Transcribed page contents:
╔══
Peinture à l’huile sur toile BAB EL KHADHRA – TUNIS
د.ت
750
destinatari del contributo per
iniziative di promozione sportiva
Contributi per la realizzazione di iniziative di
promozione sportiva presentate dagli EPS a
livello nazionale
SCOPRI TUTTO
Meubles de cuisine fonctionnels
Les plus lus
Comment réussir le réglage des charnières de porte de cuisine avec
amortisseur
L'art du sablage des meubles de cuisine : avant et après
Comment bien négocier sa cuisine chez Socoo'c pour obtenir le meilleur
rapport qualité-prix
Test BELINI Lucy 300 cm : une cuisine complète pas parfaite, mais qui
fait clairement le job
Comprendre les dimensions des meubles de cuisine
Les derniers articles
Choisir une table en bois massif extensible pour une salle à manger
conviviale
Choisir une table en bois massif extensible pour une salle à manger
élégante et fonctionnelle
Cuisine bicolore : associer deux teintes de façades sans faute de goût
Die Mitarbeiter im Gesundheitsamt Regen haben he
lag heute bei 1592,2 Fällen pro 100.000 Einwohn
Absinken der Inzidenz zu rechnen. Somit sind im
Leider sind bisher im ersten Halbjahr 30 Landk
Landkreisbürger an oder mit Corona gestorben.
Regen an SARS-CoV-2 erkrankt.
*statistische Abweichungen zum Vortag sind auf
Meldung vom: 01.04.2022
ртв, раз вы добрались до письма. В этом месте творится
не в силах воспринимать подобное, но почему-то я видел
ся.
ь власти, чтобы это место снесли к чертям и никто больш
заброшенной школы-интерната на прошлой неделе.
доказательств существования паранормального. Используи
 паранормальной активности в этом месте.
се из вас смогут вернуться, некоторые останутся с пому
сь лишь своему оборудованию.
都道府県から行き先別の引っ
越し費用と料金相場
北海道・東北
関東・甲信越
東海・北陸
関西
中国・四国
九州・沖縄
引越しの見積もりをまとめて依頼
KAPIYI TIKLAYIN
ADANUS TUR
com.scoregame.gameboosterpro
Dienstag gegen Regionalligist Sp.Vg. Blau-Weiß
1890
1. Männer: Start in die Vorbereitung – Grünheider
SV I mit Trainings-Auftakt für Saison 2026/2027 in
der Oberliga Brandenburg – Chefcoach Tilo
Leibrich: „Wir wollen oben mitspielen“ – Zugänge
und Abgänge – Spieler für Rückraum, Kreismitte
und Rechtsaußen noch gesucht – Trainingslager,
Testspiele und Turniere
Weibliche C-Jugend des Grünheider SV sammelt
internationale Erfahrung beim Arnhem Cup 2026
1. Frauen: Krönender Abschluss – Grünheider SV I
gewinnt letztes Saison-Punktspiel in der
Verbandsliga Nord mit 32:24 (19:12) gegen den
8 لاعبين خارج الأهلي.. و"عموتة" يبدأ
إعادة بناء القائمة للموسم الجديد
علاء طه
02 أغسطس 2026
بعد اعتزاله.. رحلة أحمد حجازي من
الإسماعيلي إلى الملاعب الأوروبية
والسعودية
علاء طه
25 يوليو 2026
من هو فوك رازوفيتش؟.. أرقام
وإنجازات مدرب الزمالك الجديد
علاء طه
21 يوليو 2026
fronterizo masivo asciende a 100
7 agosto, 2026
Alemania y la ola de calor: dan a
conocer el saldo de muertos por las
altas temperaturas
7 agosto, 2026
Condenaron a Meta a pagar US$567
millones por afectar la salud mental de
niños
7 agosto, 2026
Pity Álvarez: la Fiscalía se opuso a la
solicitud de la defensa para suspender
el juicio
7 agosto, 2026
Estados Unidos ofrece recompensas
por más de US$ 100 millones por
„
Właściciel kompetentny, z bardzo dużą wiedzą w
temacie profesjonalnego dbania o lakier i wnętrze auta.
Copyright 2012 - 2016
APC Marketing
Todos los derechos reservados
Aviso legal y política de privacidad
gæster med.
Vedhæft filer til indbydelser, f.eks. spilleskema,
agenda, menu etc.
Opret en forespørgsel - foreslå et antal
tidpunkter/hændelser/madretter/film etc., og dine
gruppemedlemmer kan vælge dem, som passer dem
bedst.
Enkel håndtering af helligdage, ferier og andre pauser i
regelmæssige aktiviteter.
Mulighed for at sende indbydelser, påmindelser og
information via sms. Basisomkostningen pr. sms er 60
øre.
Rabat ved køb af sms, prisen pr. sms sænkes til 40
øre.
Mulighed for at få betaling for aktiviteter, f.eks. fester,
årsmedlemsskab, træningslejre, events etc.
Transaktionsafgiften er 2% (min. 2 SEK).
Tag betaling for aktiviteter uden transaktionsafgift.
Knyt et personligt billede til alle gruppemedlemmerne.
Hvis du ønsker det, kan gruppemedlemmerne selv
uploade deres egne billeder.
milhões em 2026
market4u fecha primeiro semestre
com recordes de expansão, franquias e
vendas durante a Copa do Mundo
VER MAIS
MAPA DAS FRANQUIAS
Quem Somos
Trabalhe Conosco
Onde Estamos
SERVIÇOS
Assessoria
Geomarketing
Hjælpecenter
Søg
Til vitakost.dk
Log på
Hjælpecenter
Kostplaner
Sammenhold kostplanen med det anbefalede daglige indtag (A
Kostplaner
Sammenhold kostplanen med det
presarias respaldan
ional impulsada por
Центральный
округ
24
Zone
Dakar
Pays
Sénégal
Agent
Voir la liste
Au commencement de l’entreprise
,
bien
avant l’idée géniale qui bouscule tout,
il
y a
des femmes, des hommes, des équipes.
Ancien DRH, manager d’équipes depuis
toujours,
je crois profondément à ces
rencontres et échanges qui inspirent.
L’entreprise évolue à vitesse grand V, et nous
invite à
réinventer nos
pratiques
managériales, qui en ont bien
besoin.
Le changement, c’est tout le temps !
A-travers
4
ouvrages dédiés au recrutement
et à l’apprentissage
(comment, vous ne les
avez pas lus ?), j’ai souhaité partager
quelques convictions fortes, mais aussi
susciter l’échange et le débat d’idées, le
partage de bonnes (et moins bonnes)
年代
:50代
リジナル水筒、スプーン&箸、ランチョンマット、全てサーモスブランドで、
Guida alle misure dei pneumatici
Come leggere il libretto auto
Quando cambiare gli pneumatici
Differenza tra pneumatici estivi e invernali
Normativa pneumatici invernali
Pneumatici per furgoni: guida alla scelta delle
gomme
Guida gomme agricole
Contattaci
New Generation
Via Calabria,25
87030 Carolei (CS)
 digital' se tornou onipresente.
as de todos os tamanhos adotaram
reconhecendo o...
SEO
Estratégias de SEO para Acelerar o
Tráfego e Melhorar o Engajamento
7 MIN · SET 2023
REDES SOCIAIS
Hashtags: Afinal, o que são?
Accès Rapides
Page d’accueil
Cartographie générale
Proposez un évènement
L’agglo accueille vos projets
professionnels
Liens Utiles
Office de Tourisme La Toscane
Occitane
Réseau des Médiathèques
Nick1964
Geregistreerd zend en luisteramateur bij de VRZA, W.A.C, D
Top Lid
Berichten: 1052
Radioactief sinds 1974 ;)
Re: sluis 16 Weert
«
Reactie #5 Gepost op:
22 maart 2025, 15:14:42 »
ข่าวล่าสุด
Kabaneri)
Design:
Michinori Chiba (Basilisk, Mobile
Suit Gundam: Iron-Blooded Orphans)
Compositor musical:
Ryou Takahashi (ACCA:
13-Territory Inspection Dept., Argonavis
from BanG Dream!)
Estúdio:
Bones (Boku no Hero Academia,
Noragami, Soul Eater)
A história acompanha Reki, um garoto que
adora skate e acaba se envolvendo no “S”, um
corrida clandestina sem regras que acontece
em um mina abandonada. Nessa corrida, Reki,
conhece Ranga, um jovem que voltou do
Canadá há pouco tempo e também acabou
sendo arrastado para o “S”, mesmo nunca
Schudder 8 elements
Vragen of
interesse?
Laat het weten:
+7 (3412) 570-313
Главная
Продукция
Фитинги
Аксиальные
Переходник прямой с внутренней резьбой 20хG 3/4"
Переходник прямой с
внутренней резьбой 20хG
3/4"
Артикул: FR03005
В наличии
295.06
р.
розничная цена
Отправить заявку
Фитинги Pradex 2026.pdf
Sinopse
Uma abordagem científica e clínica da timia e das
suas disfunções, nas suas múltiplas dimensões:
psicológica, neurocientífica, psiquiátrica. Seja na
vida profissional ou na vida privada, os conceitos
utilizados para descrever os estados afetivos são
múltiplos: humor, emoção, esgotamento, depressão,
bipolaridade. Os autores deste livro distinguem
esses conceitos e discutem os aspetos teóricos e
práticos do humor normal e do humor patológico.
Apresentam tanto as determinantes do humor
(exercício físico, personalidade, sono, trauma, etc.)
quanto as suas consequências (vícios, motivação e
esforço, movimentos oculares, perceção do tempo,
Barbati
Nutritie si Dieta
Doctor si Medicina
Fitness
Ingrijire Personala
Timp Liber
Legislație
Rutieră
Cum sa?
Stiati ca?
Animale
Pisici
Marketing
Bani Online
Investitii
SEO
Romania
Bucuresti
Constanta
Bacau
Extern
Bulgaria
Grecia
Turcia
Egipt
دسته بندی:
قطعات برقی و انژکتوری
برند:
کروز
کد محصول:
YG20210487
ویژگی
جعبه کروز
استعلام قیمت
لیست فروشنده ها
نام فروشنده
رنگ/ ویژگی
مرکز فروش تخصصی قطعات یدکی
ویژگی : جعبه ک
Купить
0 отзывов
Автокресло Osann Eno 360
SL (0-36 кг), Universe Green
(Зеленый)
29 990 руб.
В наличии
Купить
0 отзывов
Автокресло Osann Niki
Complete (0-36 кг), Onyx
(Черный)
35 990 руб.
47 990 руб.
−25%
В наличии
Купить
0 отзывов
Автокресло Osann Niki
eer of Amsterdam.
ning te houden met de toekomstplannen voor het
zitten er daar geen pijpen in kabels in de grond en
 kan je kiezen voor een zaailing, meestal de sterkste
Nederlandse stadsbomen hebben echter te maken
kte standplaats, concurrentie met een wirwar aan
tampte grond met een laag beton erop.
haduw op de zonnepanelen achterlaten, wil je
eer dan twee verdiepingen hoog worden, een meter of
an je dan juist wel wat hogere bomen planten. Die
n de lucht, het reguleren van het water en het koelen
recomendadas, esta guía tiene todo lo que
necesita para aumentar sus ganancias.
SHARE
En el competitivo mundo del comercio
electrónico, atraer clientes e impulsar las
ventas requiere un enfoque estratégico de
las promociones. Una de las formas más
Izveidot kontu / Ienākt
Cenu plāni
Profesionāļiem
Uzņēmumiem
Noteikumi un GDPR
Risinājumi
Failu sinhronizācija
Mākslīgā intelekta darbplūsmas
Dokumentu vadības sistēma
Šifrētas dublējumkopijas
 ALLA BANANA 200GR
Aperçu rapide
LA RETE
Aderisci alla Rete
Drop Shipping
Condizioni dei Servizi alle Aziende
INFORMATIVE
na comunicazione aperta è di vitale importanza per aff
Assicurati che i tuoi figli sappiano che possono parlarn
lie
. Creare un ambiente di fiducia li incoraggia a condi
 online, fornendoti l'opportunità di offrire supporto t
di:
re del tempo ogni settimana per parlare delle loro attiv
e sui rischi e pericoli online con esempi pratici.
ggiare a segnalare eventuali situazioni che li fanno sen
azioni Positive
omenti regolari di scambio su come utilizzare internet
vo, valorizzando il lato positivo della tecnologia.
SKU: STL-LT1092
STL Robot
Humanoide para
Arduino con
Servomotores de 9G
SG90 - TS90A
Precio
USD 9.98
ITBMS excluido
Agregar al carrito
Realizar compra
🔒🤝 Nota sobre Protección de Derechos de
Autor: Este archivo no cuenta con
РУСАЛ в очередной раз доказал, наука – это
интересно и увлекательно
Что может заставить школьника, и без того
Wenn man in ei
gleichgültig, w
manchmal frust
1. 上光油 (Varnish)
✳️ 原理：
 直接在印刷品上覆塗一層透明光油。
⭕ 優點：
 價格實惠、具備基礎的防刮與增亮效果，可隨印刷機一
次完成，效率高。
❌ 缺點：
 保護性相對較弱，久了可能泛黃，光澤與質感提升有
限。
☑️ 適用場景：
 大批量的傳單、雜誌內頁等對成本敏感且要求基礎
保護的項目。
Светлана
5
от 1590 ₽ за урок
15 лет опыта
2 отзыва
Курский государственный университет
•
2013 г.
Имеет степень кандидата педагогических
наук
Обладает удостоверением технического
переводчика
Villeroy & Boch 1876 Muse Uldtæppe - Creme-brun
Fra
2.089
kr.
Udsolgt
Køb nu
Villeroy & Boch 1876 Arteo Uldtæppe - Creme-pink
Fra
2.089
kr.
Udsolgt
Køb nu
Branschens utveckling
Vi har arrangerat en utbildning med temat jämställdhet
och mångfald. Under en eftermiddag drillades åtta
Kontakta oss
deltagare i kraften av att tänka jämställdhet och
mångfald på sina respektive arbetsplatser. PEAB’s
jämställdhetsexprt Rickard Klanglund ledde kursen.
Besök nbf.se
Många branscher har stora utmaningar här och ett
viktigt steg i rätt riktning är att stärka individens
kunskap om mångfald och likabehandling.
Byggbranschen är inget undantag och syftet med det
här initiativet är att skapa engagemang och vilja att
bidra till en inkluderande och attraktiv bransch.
╚══
▸ Work instructions:
Whenever a line above contains "promozione", copy that line.

▸ Response below:
iniziative di promozione sportiva
promozione sportiva presentate dagli EPS a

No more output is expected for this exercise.